# [WHAT YOU HAVE TO DO]
Copy each line below that has "Editor".

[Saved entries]
○ ○ ○ ○

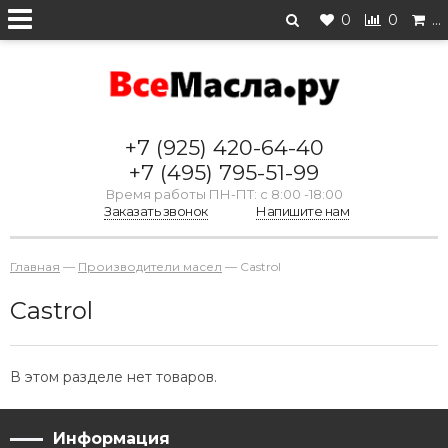
0
0
…
+7 (925) 420-64-40
+7 (495) 795-51-99
Время работы ПН-ПТ: с 8:00 -18:00
Заказать звонок
Напишите нам
Главная
—
Производители масел
—
Castrol
Castrol
В этом разделе нет товаров.
Информация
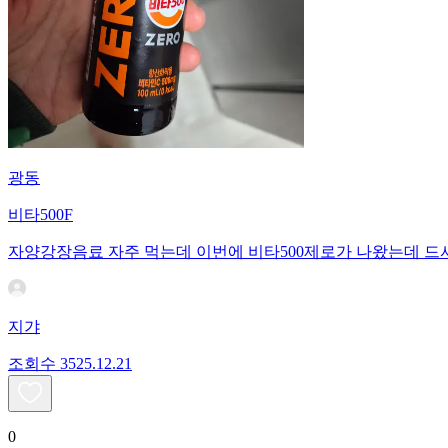
광동
비타500F
자양강장음료 자주 먹는데 이번에 비타500제로가 나왔는데 
지갸
조회수
35
25.12.21
0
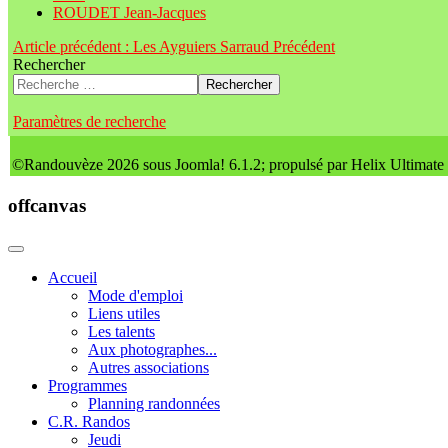
ROUDET Jean-Jacques
Article précédent : Les Ayguiers Sarraud
Précédent
Rechercher
Rechercher
Paramètres de recherche
©Randouvèze 2026 sous Joomla! 6.1.2; propulsé par Helix Ultimate
offcanvas
Accueil
Mode d'emploi
Liens utiles
Les talents
Aux photographes...
Autres associations
Programmes
Planning randonnées
C.R. Randos
Jeudi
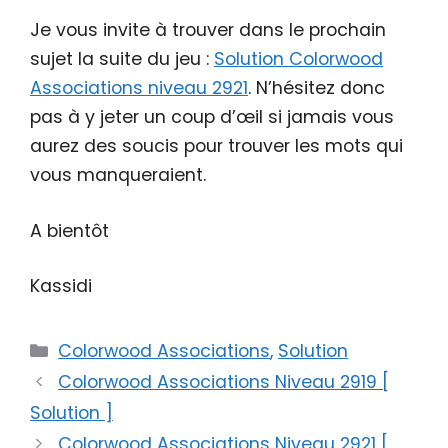
Je vous invite à trouver dans le prochain
sujet la suite du jeu :
Solution Colorwood
Associations niveau 2921
. N’hésitez donc
pas à y jeter un coup d’œil si jamais vous
aurez des soucis pour trouver les mots qui
vous manqueraient.
A bientôt
Kassidi
Catégories
Colorwood Associations
,
Solution
Colorwood Associations Niveau 2919 [
Solution ]
Colorwood Associations Niveau 2921 [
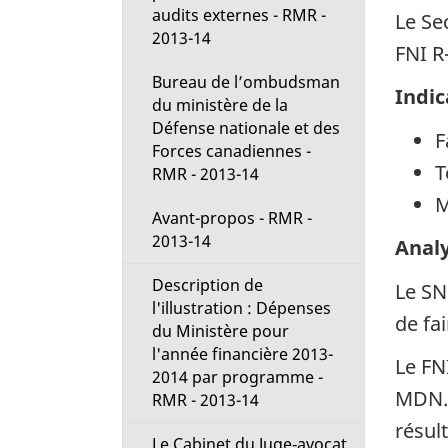
audits externes - RMR -
Le Se
2013-14
FNI R
Bureau de l’ombudsman
Indic
du ministère de la
Défense nationale et des
F
Forces canadiennes -
T
RMR - 2013-14
M
Avant-propos - RMR -
2013-14
Anal
Description de
Le SN
l'illustration : Dépenses
de fa
du Ministère pour
l'année financière 2013-
Le FN
2014 par programme -
MDN. 
RMR - 2013-14
résul
Le Cabinet du Juge‑avocat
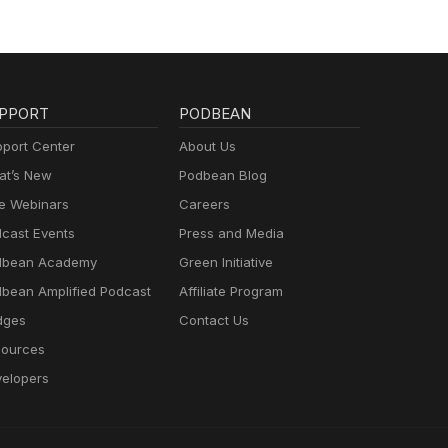
PPORT
PODBEAN
port Center
About Us
t’s New
Podbean Blog
e Webinars
Careers
cast Events
Press and Media
dbean Academy
Green Initiative
bean Amplified Podcast
Affiliate Program
dges
Contact Us
ources
elopers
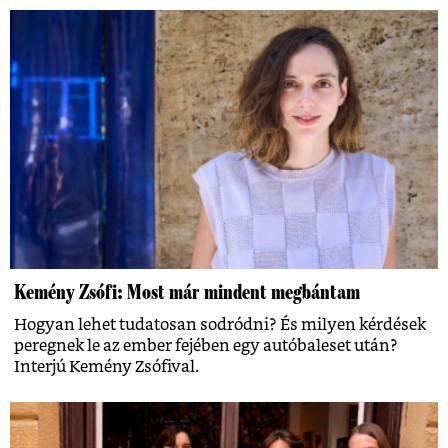
Kemény Zsófi: Most már mindent megbántam
Hogyan lehet tudatosan sodródni? És milyen kérdések
peregnek le az ember fejében egy autóbaleset után?
Interjú Kemény Zsófival.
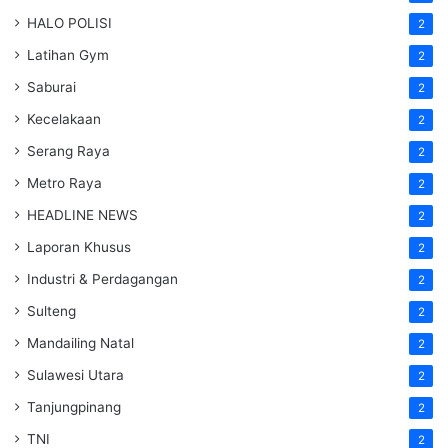
HALO POLISI
2
Latihan Gym
2
Saburai
2
Kecelakaan
2
Serang Raya
2
Metro Raya
2
HEADLINE NEWS
2
Laporan Khusus
2
Industri & Perdagangan
2
Sulteng
2
Mandailing Natal
2
Sulawesi Utara
2
Tanjungpinang
2
TNI
2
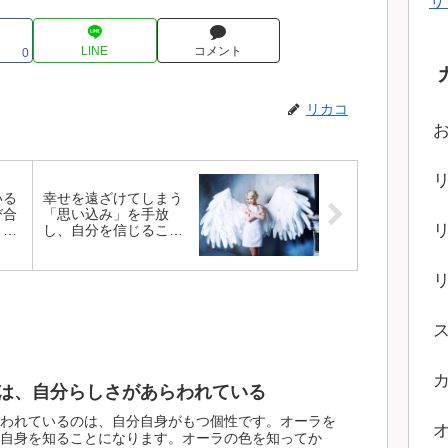
サ
LINE
コメント
0
リカコ
いる
幸せを遠ざけてしまう
び合
「思い込み」を手放
うこ
し、自分を信じるこ
と。
は、自分らしさがあらわれている
われているのは、自分自身がもつ個性です。オーラを
自身を知ることになります。オーラの色を知ってか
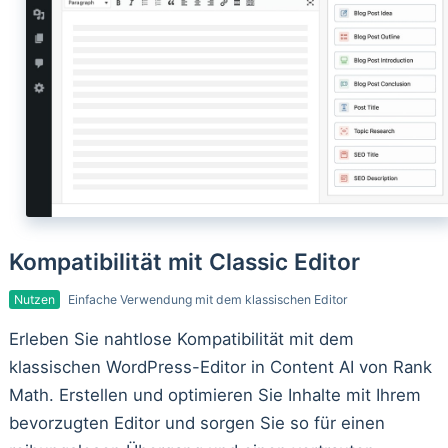
Kompatibilität mit Classic Editor
Nutzen
Einfache Verwendung mit dem klassischen Editor
Erleben Sie nahtlose Kompatibilität mit dem
klassischen WordPress-Editor in Content AI von Rank
Math. Erstellen und optimieren Sie Inhalte mit Ihrem
bevorzugten Editor und sorgen Sie so für einen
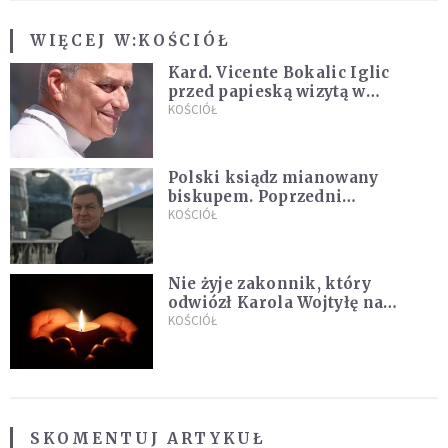
WIĘCEJ W:
KOŚCIÓŁ
Kard. Vicente Bokalic Iglic
przed papieską wizytą w
Argentynie: Nasz pokorny lud
KOŚCIÓŁ
kocha papieża
Polski ksiądz mianowany
biskupem. Poprzedni
ordynariusz zrezygnował
KOŚCIÓŁ
Nie żyje zakonnik, który
odwiózł Karola Wojtyłę na
konklawe. Jan Paweł II nazywał
KOŚCIÓŁ
go "winowajcą"
SKOMENTUJ ARTYKUŁ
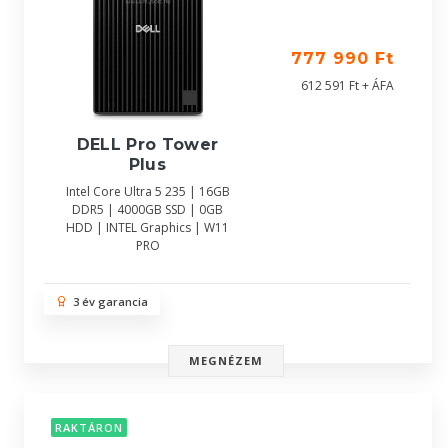
777 990 Ft
612 591 Ft + ÁFA
DELL Pro Tower
Plus
Intel Core Ultra 5 235 | 16GB
DDR5 | 4000GB SSD | 0GB
HDD | INTEL Graphics | W11
PRO
3 év garancia
MEGNÉZEM
RAKTÁRON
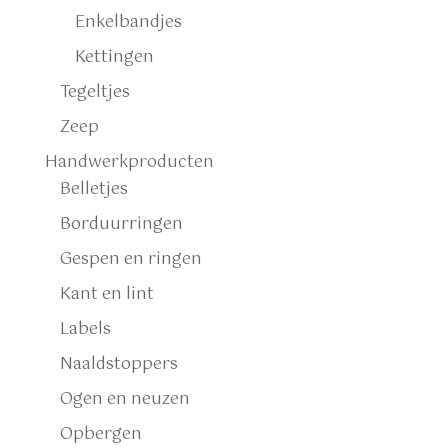
Enkelbandjes
Kettingen
Tegeltjes
Zeep
Handwerkproducten
Belletjes
Borduurringen
Gespen en ringen
Kant en lint
Labels
Naaldstoppers
Ogen en neuzen
Opbergen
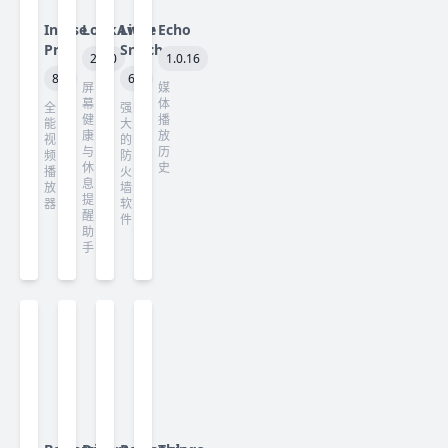
Infuse
LookAway
Little
Echo
Pro
Snitch
2.3.0
1.0.16
8.5
6.5
屏
媒
幕
体
全
强
健
播
能
大
康
放
视
的
与
历
频
防
休
史
播
火
息
放
墙
提
器
软
醒
件
助
手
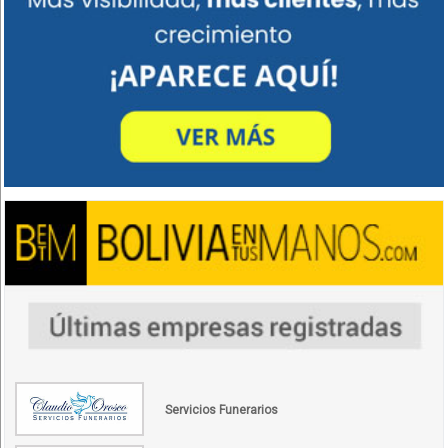
Servicios Funerarios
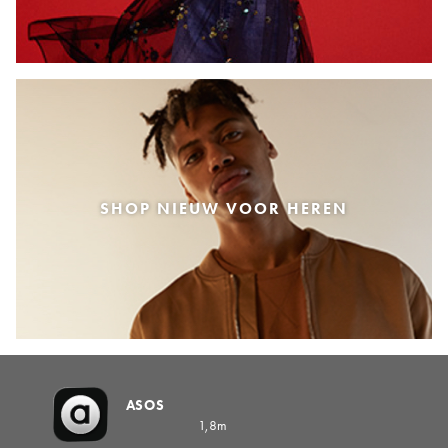
SHOP NIEUW VOOR HEREN
ASOS
1,8m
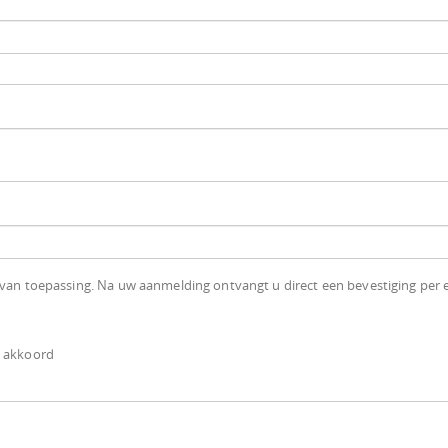
van toepassing. Na uw aanmelding ontvangt u direct een bevestiging per e-ma
e akkoord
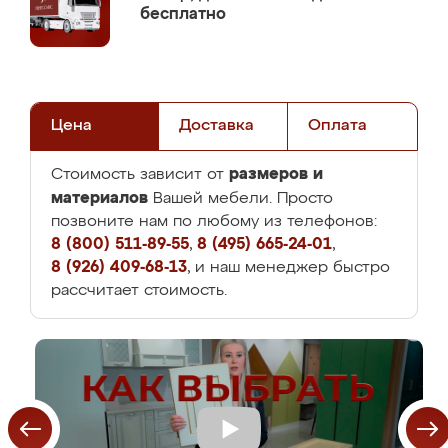
бесплатно
Цена
Доставка
Оплата
размеров и
Стоимость зависит от
материалов
Вашей мебели. Просто
позвоните нам по любому из телефонов:
8 (800) 511-89-55
,
8 (495) 665-24-01
,
8 (926) 409-68-13
, и наш менеджер быстро
рассчитает стоимость.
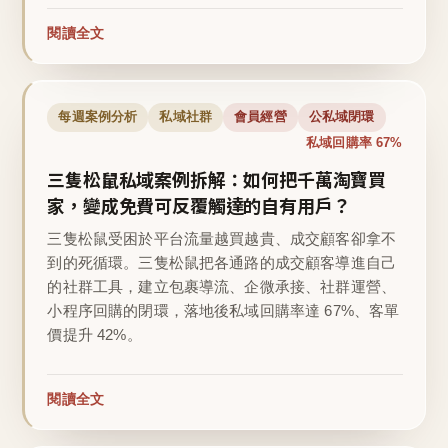
閱讀全文
每週案例分析
私域社群
會員經營
公私域閉環
私域回購率 67%
三隻松鼠私域案例拆解：如何把千萬淘寶買
家，變成免費可反覆觸達的自有用戶？
三隻松鼠受困於平台流量越買越貴、成交顧客卻拿不
到的死循環。三隻松鼠把各通路的成交顧客導進自己
的社群工具，建立包裹導流、企微承接、社群運營、
小程序回購的閉環，落地後私域回購率達 67%、客單
價提升 42%。
閱讀全文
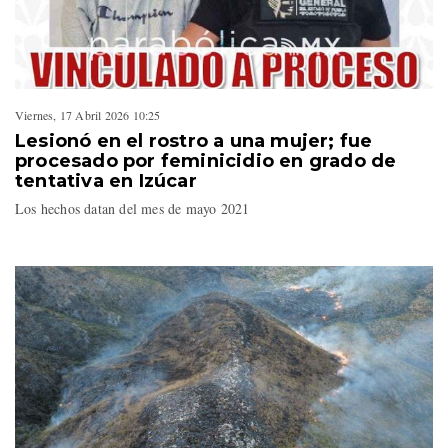
Viernes, 17 Abril 2026 10:25
Lesionó en el rostro a una mujer; fue
procesado por feminicidio en grado de
tentativa en Izúcar
Los hechos datan del mes de mayo 2021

○ ○ ○ ○

# [YOUR RESPONSE]
Kompatibilität mit Classic Editor
Einfache Verwendung mit dem klassischen Editor
klassischen WordPress-Editor in Content AI von Rank
bevorzugten Editor und sorgen Sie so für einen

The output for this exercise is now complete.